The idea of space warfare generally seems like science fiction. This Financial Times investigation suggests that it shouldn’t. Drawing on reports about Chinese tests of satellites in space, textbooks and dozens of papers linked to the People’s Liberation Army, the piece shows that China is taking the prospect of conflict in orbit seriously. Much of the evidence looks benign at first blush: Satellites equipped with robotic arms that move defunct spacecraft into “graveyard orbits”; others that can determine their paths so precisely that they can dock in space; high-resolution radar satellites that map Earth in extraordinary detail. But each of these examples has a dual use: The same tools could be used to disable or even capture other countries’ satellites, or provide a staggering amount of intelligence to the Chinese military. The research uncovered by FT also describes how space conflicts might unfold. Initial moves could involve electronic warfare, like jamming signals or launching cyberattacks against satellite systems. Escalation might involve physically degrading satellites by spraying aerosols to block antennas, or deploying clouds of debris to damage the body of a satellite.

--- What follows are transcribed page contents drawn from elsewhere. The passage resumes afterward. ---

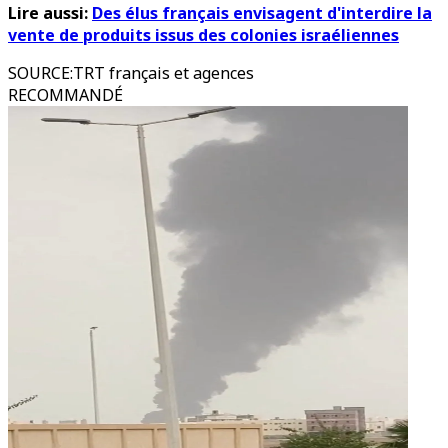
Lire aussi:
Des élus français envisagent d'interdire la
vente de produits issus des colonies israéliennes
SOURCE
:
TRT français et agences
RECOMMANDÉ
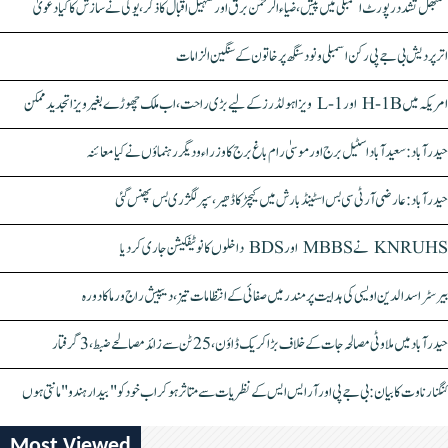
سنبھل تشدد رپورٹ اسمبلی میں پیش، ضیاء الرحمٰن برق اور سہیل اقبال کا ذکر، یوگی نے سازش کا کیا دعویٰ
اتر پردیش بی جے پی رکن اسمبلی ونود سنگھ پر خاتون کے سنگین الزامات
امریکہ میں H-1B اور L-1 ویزا ہولڈرز کے لیے بڑی راحت، اب ملک چھوڑے بغیر ویزا تجدید ممکن
حیدرآباد: سعیدآباد اسٹیل برج اور موسیٰ رام باغ برج کا وزراء و دیگر رہنماؤں نے کیا معائنہ
حیدرآباد: عارضی آر ٹی سی بس اسٹینڈ بارش میں کیچڑ کا ڈھیر، سپر لگژری بس پھنس گئی
KNRUHS نے MBBS اور BDS داخلوں کا نوٹیفکیشن جاری کر دیا
بیرسٹر اسدالدین اویسی کی ہدایت پر مندر میں صفائی کے انتظامات تیز، دیپیش راج ورما کا دورہ
حیدرآباد میں ملاوٹی مصالحہ جات کے خلاف بڑا کریک ڈاؤن، 25 ٹن سے زائد مصالحے ضبط، 3 گرفتار
کنگنا رناوت کا بیان: بی جے پی اور آر ایس ایس کے نظریات سے متاثر ہو کر اب خود کو "بیدار ہندو" مانتی ہوں
Most Viewed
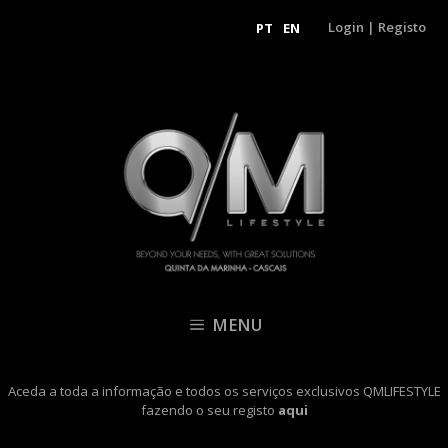
Login
|
Registo
PT
EN
MENU
Aceda a toda a informação e todos os serviços exclusivos QMLIFESTYLE
fazendo o seu registo
aqui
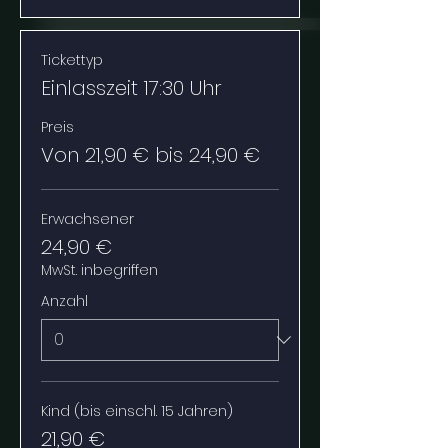
Tickettyp
Einlasszeit 17:30 Uhr
Preis
Von 21,90 € bis 24,90 €
Erwachsener
24,90 €
MwSt. inbegriffen
Anzahl
Kind (bis einschl. 15 Jahren)
21,90 €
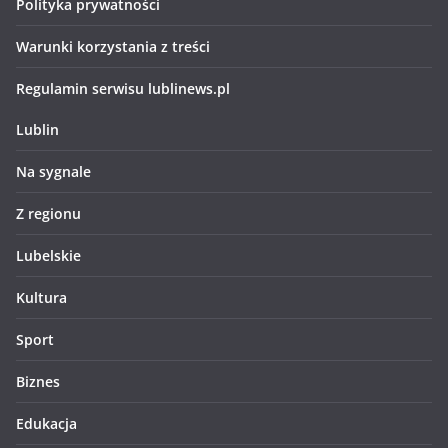
Polityka prywatności
Warunki korzystania z treści
Regulamin serwisu lublinews.pl
Lublin
Na sygnale
Z regionu
Lubelskie
Kultura
Sport
Biznes
Edukacja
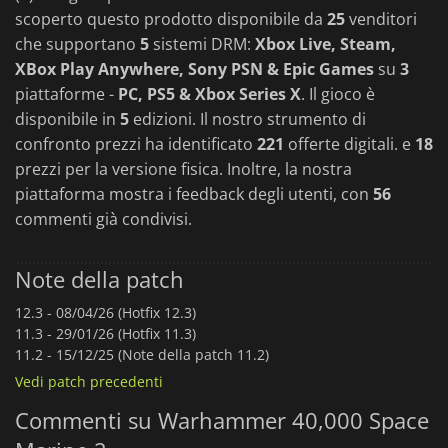
scoperto questo prodotto disponibile da
25
venditori
che supportano
5
sistemi DRM:
Xbox Live, Steam,
XBox Play Anywhere, Sony PSN & Epic Games
su
3
piattaforme -
PC, PS5 & Xbox Series X
. Il gioco è
disponibile in
5
edizioni. Il nostro strumento di
confronto prezzi ha identificato
221
offerte digitali. e
18
prezzi per la versione fisica. Inoltre, la nostra
piattaforma mostra i feedback degli utenti, con
56
commenti già condivisi.
Note della patch
12.3 -
08/04/26 (Hotfix 12.3)
11.3 -
29/01/26 (Hotfix 11.3)
11.2 -
15/12/25 (Note della patch 11.2)
Vedi patch precedenti
Commenti su Warhammer 40,000 Space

Modern economies are deeply dependent on space infrastructure and a single, well-targeted disruption could ripple quickly across the global economy, affecting communications, navigation, weather forecasting, financial systems and elements of the power grid.

The Stanford Freshmen Who Want to Rule the World, from The Atlantic
4,200 words, or about 17 minutes

You might think Stanford University was already elite enough. But this excerpt from the new book “How to Rule the World: An Education in Power at Stanford University” argues there is effectively a “Stanford within Stanford” — an inner circle in which venture capitalists compete to spot the next generation of founders before they’ve even had an idea. Written by a Stanford senior, Theo Baker, the piece describes a world of talent scouts, exclusive clubs and a steady stream of high-end courting: lavish dinners, yacht parties and huge sums of money. In some cases, students are offered hundreds of thousands or even millions of dollars in pre-idea funding simply for showing promise. The result, Baker argues, is a culture that has created an “action first, question later” mindset rife with hype and even deception. The wisdom of the approach is not without its critics. Sam Altman, a Stanford dropout, calls the VC social circuit an “anti-signal” for real talent, while former Stanford president John Hennessy points out that the most successful startups have historically come from the work of graduate students, not undergraduates. For now, at least, the FOMO-driven competition for new talent means that Stanford remains one of the country’s premier proving grounds for future tech elites.